**The task:**
In the answer, each line must appear exactly as in the records, and no picture may appear.

= = = = = = =

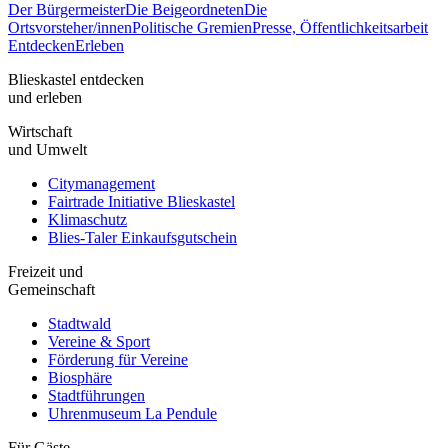
Der Bürgermeister
Die Beigeordneten
Die
Ortsvorsteher/innen
Politische Gremien
Presse, Öffentlichkeitsarbeit
Entdecken
Erleben
Blieskastel entdecken
und erleben
Wirtschaft
und Umwelt
Citymanagement
Fairtrade Initiative Blieskastel
Klimaschutz
Blies-Taler Einkaufsgutschein
Freizeit und
Gemeinschaft
Stadtwald
Vereine & Sport
Förderung für Vereine
Biosphäre
Stadtführungen
Uhrenmuseum La Pendule
Für Gäste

= = = = = = =

**Reply:**
Der Bürgermeister
Die Beigeordneten
Die
Ortsvorsteher/innen
Politische Gremien
Presse, Öffentlichkeitsarbeit
Entdecken
Erleben
Blieskastel entdecken
und erleben
Wirtschaft
und Umwelt
Citymanagement
Fairtrade Initiative Blieskastel
Klimaschutz
Blies-Taler Einkaufsgutschein
Freizeit und
Gemeinschaft
Stadtwald
Vereine & Sport
Förderung für Vereine
Biosphäre
Stadtführungen
Uhrenmuseum La Pendule
Für Gäste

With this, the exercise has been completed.